Avec votre actionnaire de référence Arcelor, leader mondial, quelle est sa logique sur le plan régional ?
Arcelor avec 40 millions de tonnes d’acier produit annuellement est le leader mondial. Sa stratégie est clairement centrée sur l’Europe, l’Amérique du Sud, les pays de l’Europe de l’Est, la Chine et les autres pays asiatiques où il y a encore une forte demande. Les ambitions régionales de Sonasid ne sont pas forcément antagonistes avec la stratégie d’Arcelor. L’Algérie est un gros importateur de «rond à Béton» (1,5 million de tonnes). La Tunisie en importe 700.000 T environ. Nous pensons partir bientôt à l’exploration de ces marchés.
La valeur en bourse est très rentable. Mais la stratégie des différents actionnaires devait s’éclaircir. Le noyau mou devait éclater en novembre 2002. est-ce un handicap à la liquidité du titre?
Je n’ai pas en tête l’idée que le noyau dur formé à la privatisation autour de la SNI, devait obligatoirement se désagréger. Il devait en tout cas garder sa composition durant les cinq années qui ont suivi la privatisation. Maintenant, il est évident que chaque actionnaire peut se déterminer en fonction de ses intérêts propres. Je ne peux pas présager de ce que chacun voudra décider en la matière. Quant à la valeur de l’action, je ne peux que constater comme vous qu’elle a évolué assez fortement ces derniers temps.

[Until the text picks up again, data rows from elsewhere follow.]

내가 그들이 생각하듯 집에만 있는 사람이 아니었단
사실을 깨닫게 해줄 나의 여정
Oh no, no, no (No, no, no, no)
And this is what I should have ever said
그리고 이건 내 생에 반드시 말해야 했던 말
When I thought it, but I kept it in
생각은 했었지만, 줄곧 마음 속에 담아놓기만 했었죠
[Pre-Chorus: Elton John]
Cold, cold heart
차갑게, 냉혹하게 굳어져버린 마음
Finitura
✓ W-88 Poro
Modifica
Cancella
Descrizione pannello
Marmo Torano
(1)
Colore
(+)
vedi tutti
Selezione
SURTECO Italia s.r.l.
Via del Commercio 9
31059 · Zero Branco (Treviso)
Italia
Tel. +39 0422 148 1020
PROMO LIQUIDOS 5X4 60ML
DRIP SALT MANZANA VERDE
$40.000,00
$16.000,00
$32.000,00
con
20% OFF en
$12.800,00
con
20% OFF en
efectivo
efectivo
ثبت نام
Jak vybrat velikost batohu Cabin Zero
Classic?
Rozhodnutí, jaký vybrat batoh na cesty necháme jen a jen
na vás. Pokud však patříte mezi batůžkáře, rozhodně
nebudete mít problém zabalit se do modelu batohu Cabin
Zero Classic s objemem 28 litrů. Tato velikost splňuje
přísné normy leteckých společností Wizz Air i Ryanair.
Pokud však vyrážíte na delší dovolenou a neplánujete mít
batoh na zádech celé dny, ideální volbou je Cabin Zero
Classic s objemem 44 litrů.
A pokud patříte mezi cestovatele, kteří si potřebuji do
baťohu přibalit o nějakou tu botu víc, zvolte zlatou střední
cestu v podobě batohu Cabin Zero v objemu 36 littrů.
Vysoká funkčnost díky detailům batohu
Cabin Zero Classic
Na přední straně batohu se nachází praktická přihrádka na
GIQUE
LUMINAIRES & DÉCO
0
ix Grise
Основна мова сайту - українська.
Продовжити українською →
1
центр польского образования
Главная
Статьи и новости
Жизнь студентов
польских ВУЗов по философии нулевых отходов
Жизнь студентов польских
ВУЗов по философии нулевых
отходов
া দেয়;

Je n’ai pas de commentaire à faire à ce sujet. En conclusion, Sonasid, avec le projet d’aciérie qui démarrera en mai 2005, est en train de bâtir une sidérurgie nationale intégrée dans les ‘’produits longs ». L’investissement réalisé sur la période 2001-2005 dépasse les deux milliards de dirhams en autofinancement. L’avenir ne manque pas de risques et de menaces. Les opportunités ne manquent pas non plus. La plus belle opportunité pour Sonasid et pour le pays tout entier sera certainement la coupe du monde 2010 dont je souhaite du fond du coeur qu’elle reviendra au Maroc.